I'm sure it's not in your opinion, but you're sadly oversimplifying or ignoring every use case and ignoring the drivers behind QoS in general. If you want something simplistic and turnkey, there's certainly products out there. Netequalizer springs to mind.
But hey, let's throw in a few simple examples:
HTTP downloads vs. Flash video streamed over HTTP. One is decidedly interactive (even if buffering certainly helps), the other one is decidedly non-interactive (even if faster = neater, naturally).
SIP telephony vs. SIP videoconferencing. Agnosticism per your definition would make the algorithm punish the SIP videocon.
Or, let's take an even simpler example: P2P. Rather than a few very hungry connections, you get a large number of connections pushing less data per connection.

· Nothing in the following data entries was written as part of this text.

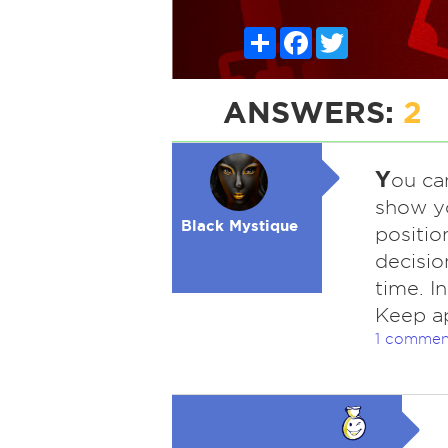
Share
Facebook
Twitter
ANSWERS:
2
Y
ou ca
show yo
Black Mystique
positio
decisio
time. I
Keep ap
1 commen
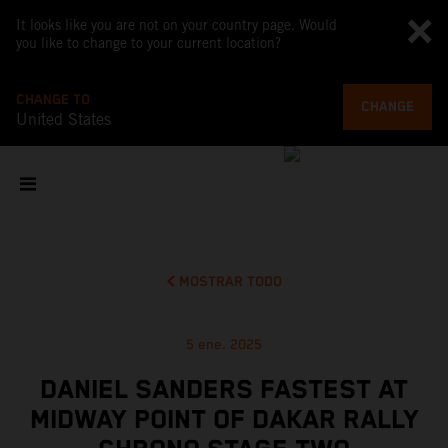
It looks like you are not on your country page. Would
you like to change to your current location?
CHANGE TO
CHANGE
United States
MOSTRAR TODO
5 ene. 2025
DANIEL SANDERS FASTEST AT
MIDWAY POINT OF DAKAR RALLY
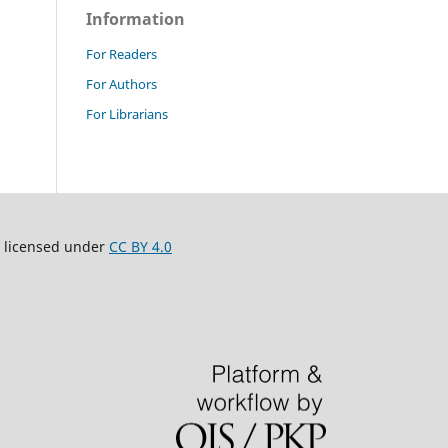
Information
For Readers
For Authors
For Librarians
 licensed under
CC BY 4.0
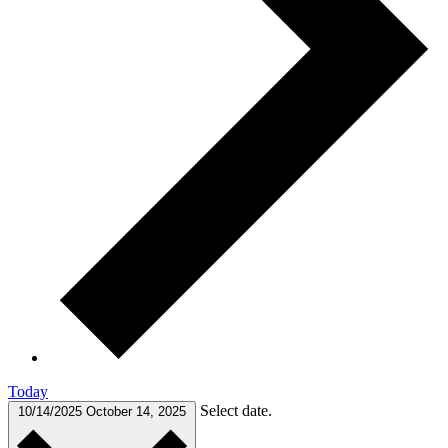
Today
Select date.
10/14/2025
October 14, 2025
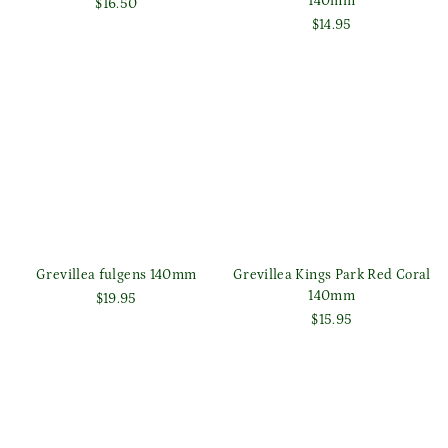
140mm
$16.50
$14.95
Grevillea fulgens 140mm
Grevillea Kings Park Red Coral
140mm
$19.95
$15.95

One can always argue that service providers should provide enougb bandwidth so that they won't even have to prioritize data the first place. Nice in theory, hard (or simply uneconomic) in practice. Take a cable provider - with a limited upstream bandwidth per channel, you need some sort of fairness. Simple per-plug fairness works to some extent, but you don't really want to punish the puny amount of upstream data your average HTTP request would generate just because the same user is P2P'ing like there's no tomorrow. Makes for a bad user experience.
When we get to wireless, it gets even messier with the limited and shared upstream and downstream.
I could go on for a whie, but I believe the point has been made. It's not a case of "You simply XYZ" at all.